Máquinas que absorben el CO2 ¿Una solución a la crisis climática?

La captura directa del gas invernadero se ofrece en respuesta al calentamiento


Algunas propuestas tecnológicas parecen por su simplicidad, la solución que daría un niño al problema del cambio climático. Pero la realidad supera la imaginación infantil. ¿Podríamos capturar en el aire las emisiones de CO2 que han agravado el calentamiento? ¿Se pueden crear grandes ventiladores encargados de solucionar esos gases que calientan la atmósfera? ¿Pensarlo es jugar a ser un Julio Verne o es solo una nueva optimista demostración de la tecno- latría del ser humano?

La realidad es que ya funcionan máquinas que succionan dióxido de carbono (CO2) directamente del aire como fórmula para mitigar la crisis climática.
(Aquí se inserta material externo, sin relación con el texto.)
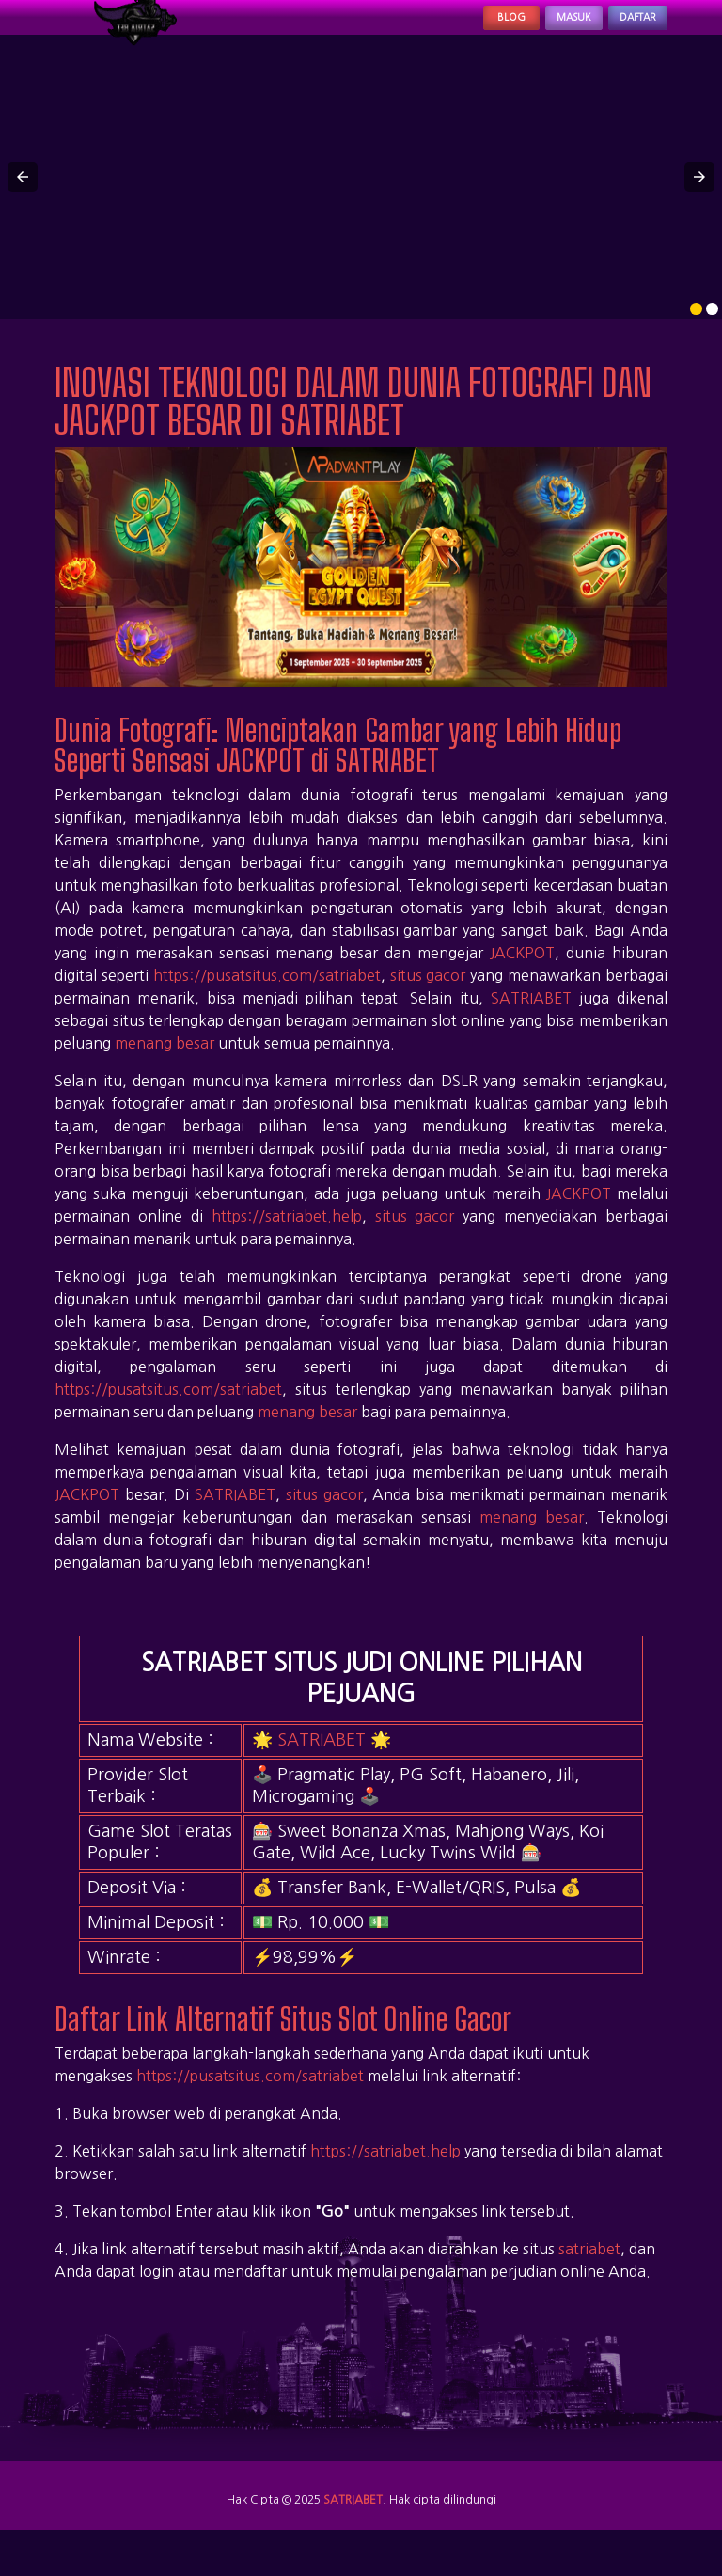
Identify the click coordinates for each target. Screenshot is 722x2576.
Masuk (527, 30)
Un número cada vez mayor de empresas están poniendo en marcha estos primeros dispositivos.

Hasta ahora algunas plantas industriales habían desarrollado prototipos para capturar el CO2. Las opciones y modalidades son muy diversas. Existen desde máquinas que captan directamente el CO2 y lo entierran bajo el subsuelo hasta equipamientos preparados por la industria del petróleo para volver a dejar el CO2 en antiguos yacimientos abandonados.

Climeworks instala en Islandia una planta de captura directa de co2 que luego se entierra en el subsuelo. Climeworks AG es una empresa suiza especializada en tecnología de captura de aire con dióxido de carbono. La empresa filtra el CO₂ directamente del aire ambiente mediante un proceso de adsorción-desorción.

Algunas de los emprendedores ya han vendido sus servicios de eliminación de CO2 a compradores como Bill Gates, Swiss Re, Shopify y Audi.”

El sector vive cierta ebullición. La canadiense Carbon Engineering aplica un enfoque similar para la captura de CO2, pero busca enterrar el CO2 en depósitos de petróleo y gas agotados en E.U.A y en el mar del Norte frente a Escocia.

El alto coste de la captura directa y almacenamiento del CO2 es uno de los talones de Aquiles de esta tecnología, pero esto no disuade a sus promotores, que tienen puesto el foco a largo plazo. “Es una técnica que va avanzando; y, a medida que se vayan incrementando los costes, experimentará una evolución parecida a la que tuvieron las energías renovables, por las que nadie daba un duro hace unos años”, pronostica Mariano Marzo, director de la cátedra en Transisción Energética de la Fundación Repsol-Universitat de Barcelona y catedrático emérito. Marzo cree que cada vez se necesitará más esta técnica “porque no se trata solo de reducir emisiones sino de retirarlas de la atmósfera”.

Aplicaciones con valor añadido


La captura, uso y almacenamiento de CO2 (CCUS, por sus siglas en inglés) nace con vocación de ser una muleta para contribuir al balance de emisiones cero (neutralidad en carbono). La Agencia Internacional de la Energía estima que para el 2050 estas tecnologías deberían aportar entre un 8% y un 15% de las soluciones de descarbonización. Pueden ser una palanca útil para reducir emisiones en sectores muy intensivos en combustibles fósiles, y donde no existen alternativas viables por ahora para reducirlos. (acero, cemento, química…). El CO2 retirado se puede enterrar, pero puede ganar un valor añadido con diversas aplicaciones. Empresas como Solidia han patentado una tecnología que permite emplear CO2 en lugar de agua en el fraguado del hormigón. Repsol empleará el de la refinería de Petronor para fabrica e-fuel, un biocombustible de aviación que se obtiene a partir del hidrógeno generado con energía renovable y el CO2 capturado.


“El elemento clave para lograr bajar los costes es la velocidad de los proyectos a escala industrial” Para que esta sea una solución que ayude a combatir la crisis climática de manera significativa “se deberá desarrollar una nueva industria los próximos 10 a 20 años con capacidad para eliminar al menos 5000 millones de toneladas de carbono para 2050”, sostiene Climeworks.